Committee hearings in the Lords have seen ministers floundering at every turn. In effect, any acts not redrafted this year will be converted into executive decisions – “ministers will decide”. In other words, parliament’s role in scrutinising and passing legislation is passing to Whitehall.
Environment lobbies have been quick to declare this as glaringly undemocratic, not to mention dangerous. A legal opinion from a prominent KC has said the bill would allow ministers to carry out law-making “free of the effective scrutiny of either the electorate or of other members of parliament”. Laws fashioned on their whim behind closed doors cannot be considered “accessible, clear and predicable”. Citizens will not know from day to day if what they do is legal or illegal. This offends the most fundamental rule of law.
A bill that has passed the House of Commons with barely a tweak would now appear to be heading for a barrage of referrals to the supreme court. In that it is like Johnson’s previous attempt illegally to prorogue parliament. Rishi Sunak should clearly have killed it as he killed Johnson’s Northern Ireland protocol override bill.
What should the Lords now do? The answer screams over the rooftops. They should vote the wretched bill down and send it back to the Commons, like they used to do any bill that offended their ancestral self-importance. For 50 years, Britain has traded with its adjacent continent on the basis of these myriad acts of parliament. The most rudimentary self-interest begs them to be left alone.
A more limited proposal is one of desperation. It is for the Lords to postpone the “sunset date” of 31 December, for a fixed period or indefinitely. The bill will then go back to the Commons and almost certainly be delayed. At the extreme, the Lords should stall the bill under the Parliament Act. With luck, ongoing chaos in Whitehall will carry the sunset deadline over the next election and into a change of government.

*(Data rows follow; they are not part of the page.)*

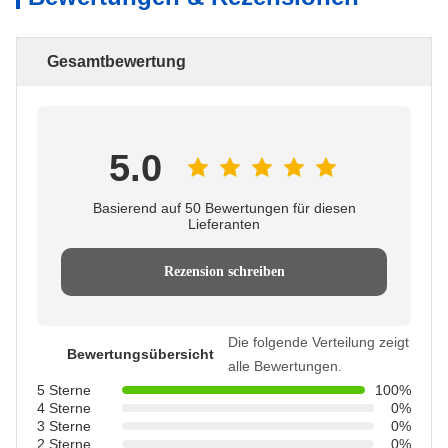
Gesamtbewertung
5.0
Basierend auf 50 Bewertungen für diesen
Lieferanten
Rezension schreiben
Die folgende Verteilung zeigt
Bewertungsübersicht
alle Bewertungen.
5 Sterne
100%
4 Sterne
0%
3 Sterne
0%
2 Sterne
0%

There the whole Brexit fiasco will fall on the shoulders of Keir Starmer, whose spinelessness on the subject knows no bounds. With every corner of the British economy – not to mention much of public opinion – crying woe over Brexit, he goes into a huddle, mumbling about “red-wall seats”. As the prospective custodian of Britain’s prosperity, not to mention its constitution, he is cutting a pathetic figure.
Tearing up the Brussels rulebook was pure machismo. Those who challenge it are accused as backsliding, remoaning and boring. We now know what that accusation means: an almighty legislative car crash.